**EXERCISE AIM**
What is needed is an exact copy of the lines in the entries below from the one holding "auszubringen. Er hebt den pH-Wert des Bodens" through the one holding "Adicción a al Ketamina", pictures excluded.

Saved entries
──────────
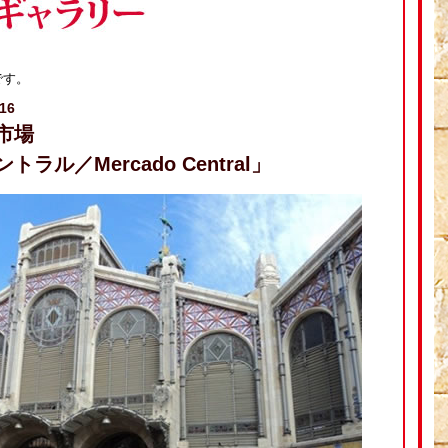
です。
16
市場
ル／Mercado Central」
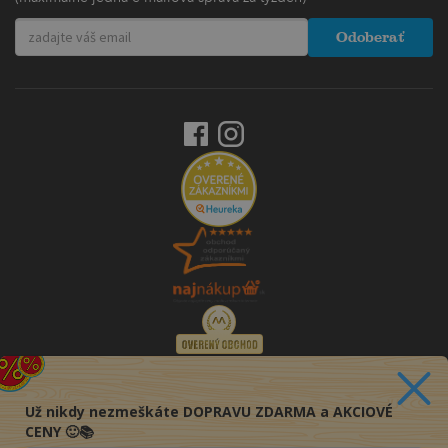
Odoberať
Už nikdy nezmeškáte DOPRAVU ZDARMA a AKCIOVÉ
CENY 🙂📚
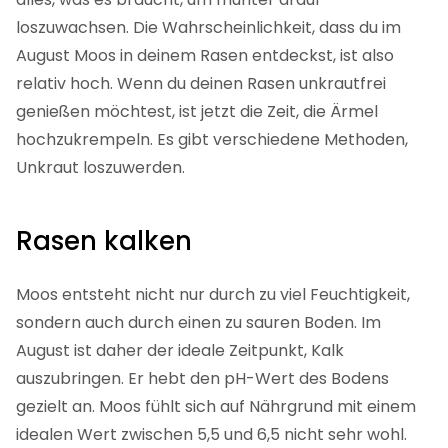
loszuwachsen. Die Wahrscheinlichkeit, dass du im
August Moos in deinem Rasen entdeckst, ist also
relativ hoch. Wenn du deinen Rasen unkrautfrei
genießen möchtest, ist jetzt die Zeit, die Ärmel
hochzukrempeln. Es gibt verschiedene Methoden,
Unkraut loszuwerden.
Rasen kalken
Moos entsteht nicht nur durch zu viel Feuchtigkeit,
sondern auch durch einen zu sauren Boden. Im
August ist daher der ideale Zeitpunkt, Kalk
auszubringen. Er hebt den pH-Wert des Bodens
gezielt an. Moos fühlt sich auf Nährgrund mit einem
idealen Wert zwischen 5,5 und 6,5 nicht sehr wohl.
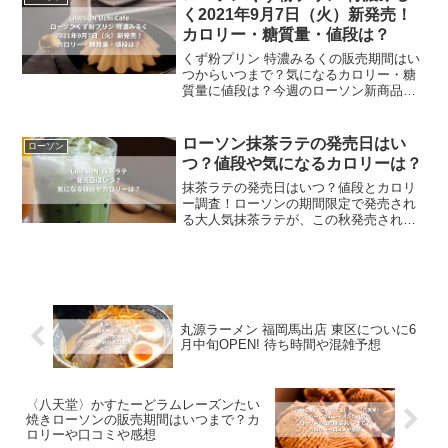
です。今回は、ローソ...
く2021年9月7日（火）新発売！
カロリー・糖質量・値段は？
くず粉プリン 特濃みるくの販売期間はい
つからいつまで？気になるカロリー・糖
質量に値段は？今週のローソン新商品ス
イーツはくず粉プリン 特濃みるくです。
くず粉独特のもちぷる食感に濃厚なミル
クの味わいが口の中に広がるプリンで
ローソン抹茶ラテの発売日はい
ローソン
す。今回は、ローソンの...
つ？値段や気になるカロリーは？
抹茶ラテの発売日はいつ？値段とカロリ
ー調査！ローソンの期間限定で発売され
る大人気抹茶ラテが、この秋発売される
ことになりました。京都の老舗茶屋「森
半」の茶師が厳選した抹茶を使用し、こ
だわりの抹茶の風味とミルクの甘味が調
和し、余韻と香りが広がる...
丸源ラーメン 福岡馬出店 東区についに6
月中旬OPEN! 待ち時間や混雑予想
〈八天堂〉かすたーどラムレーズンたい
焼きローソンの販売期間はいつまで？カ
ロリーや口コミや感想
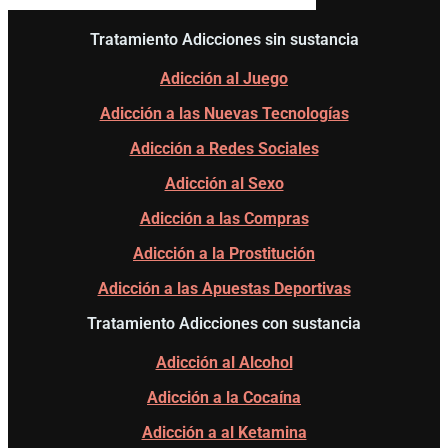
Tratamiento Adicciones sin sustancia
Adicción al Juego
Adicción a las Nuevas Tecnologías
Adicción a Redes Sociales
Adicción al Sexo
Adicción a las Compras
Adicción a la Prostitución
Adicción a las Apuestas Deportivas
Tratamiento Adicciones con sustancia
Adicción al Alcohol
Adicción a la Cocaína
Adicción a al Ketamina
──────────
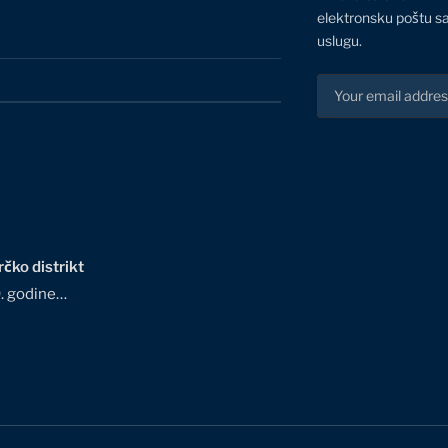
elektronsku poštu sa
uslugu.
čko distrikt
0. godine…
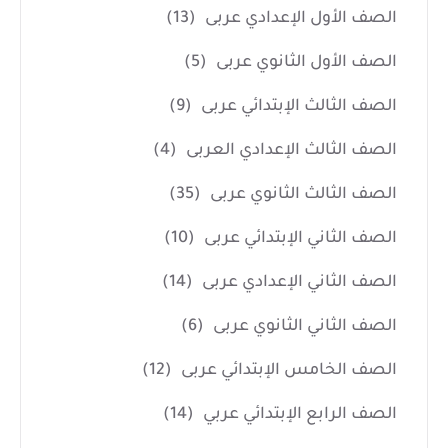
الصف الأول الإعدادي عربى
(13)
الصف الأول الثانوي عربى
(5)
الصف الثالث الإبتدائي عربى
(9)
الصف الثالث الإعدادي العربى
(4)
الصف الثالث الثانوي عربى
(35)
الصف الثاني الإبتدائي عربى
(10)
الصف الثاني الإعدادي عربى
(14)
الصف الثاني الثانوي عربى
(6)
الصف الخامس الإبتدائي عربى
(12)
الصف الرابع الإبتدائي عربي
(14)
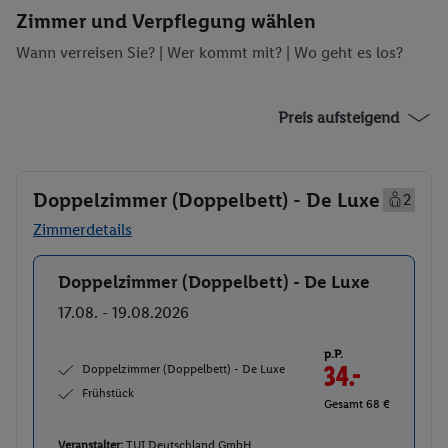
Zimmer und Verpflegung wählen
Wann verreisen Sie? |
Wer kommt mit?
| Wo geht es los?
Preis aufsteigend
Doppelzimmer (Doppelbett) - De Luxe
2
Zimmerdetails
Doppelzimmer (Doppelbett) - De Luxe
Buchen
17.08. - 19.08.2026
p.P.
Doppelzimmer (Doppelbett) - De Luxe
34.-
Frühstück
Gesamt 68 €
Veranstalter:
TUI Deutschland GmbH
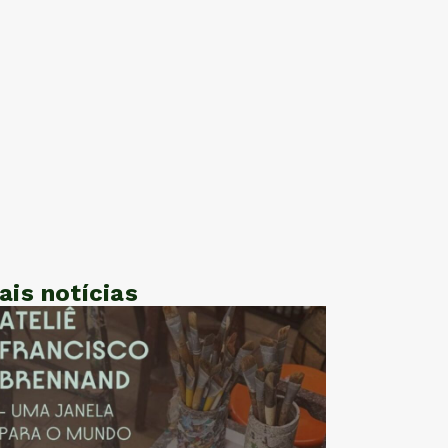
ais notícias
──────────
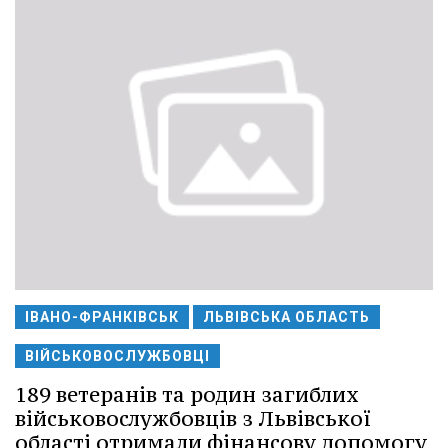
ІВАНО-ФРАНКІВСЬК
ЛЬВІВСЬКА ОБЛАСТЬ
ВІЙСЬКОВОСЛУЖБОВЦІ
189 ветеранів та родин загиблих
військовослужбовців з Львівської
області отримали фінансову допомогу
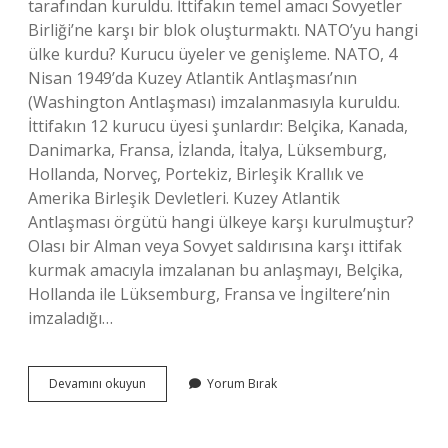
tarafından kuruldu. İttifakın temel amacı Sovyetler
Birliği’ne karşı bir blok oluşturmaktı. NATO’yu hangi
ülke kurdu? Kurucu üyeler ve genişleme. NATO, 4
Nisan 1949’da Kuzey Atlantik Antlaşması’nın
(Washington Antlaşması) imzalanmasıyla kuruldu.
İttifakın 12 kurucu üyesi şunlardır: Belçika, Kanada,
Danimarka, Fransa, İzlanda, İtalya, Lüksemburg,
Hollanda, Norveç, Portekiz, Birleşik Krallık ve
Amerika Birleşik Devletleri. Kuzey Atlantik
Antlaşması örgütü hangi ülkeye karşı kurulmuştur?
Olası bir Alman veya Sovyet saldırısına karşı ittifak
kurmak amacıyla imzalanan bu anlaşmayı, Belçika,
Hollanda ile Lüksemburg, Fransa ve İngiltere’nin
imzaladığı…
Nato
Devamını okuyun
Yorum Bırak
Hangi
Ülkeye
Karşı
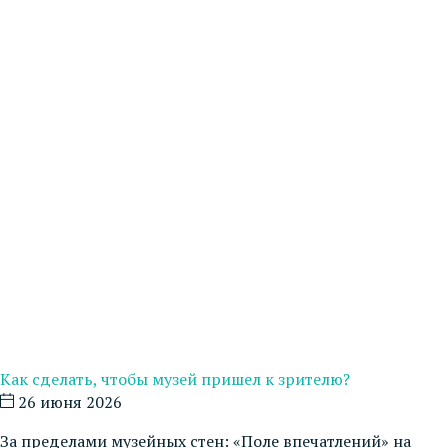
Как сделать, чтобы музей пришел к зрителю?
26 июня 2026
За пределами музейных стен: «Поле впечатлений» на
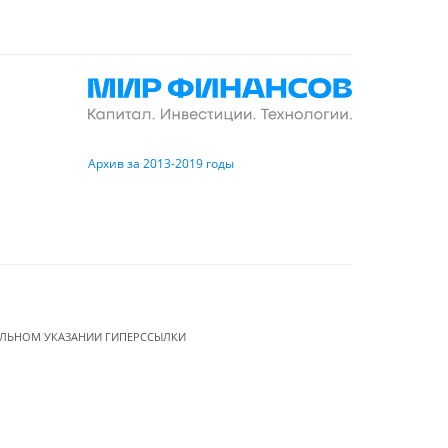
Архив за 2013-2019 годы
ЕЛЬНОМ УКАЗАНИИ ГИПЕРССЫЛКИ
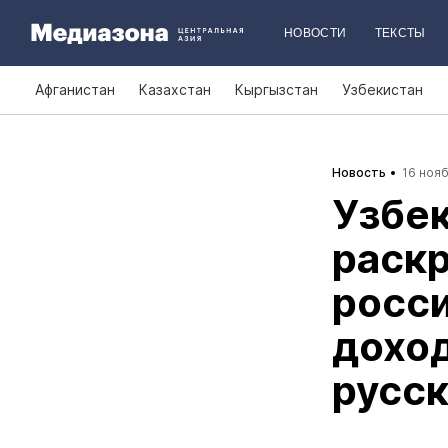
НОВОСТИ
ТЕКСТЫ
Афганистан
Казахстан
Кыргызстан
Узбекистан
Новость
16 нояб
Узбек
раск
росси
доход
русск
──────────
**SOLUTION TO THE EXERCISE**
auszubringen. Er hebt den pH-Wert des Bodens
gezielt an. Moos fühlt sich auf Nährgrund mit einem
idealen Wert zwischen 5,5 und 6,5 nicht sehr wohl.
です。今回は、ローソ...
く2021年9月7日（火）新発売！
カロリー・糖質量・値段は？
くず粉プリン 特濃みるくの販売期間はい
つからいつまで？気になるカロリー・糖
質量に値段は？今週のローソン新商品ス
イーツはくず粉プリン 特濃みるくです。
くず粉独特のもちぷる食感に濃厚なミル
クの味わいが口の中に広がるプリンで
ローソン抹茶ラテの発売日はい
ローソン
す。今回は、ローソンの...
つ？値段や気になるカロリーは？
抹茶ラテの発売日はいつ？値段とカロリ
ー調査！ローソンの期間限定で発売され
る大人気抹茶ラテが、この秋発売される
ことになりました。京都の老舗茶屋「森
半」の茶師が厳選した抹茶を使用し、こ
だわりの抹茶の風味とミルクの甘味が調
和し、余韻と香りが広がる...
丸源ラーメン 福岡馬出店 東区についに6
月中旬OPEN! 待ち時間や混雑予想
〈八天堂〉かすたーどラムレーズンたい
焼きローソンの販売期間はいつまで？カ
ロリーや口コミや感想
Tratamiento Adicciones sin sustancia
Adicción al Juego
Adicción a las Nuevas Tecnologías
Adicción a Redes Sociales
Adicción al Sexo
Adicción a las Compras
Adicción a la Prostitución
Adicción a las Apuestas Deportivas
Tratamiento Adicciones con sustancia
Adicción al Alcohol
Adicción a la Cocaína
Adicción a al Ketamina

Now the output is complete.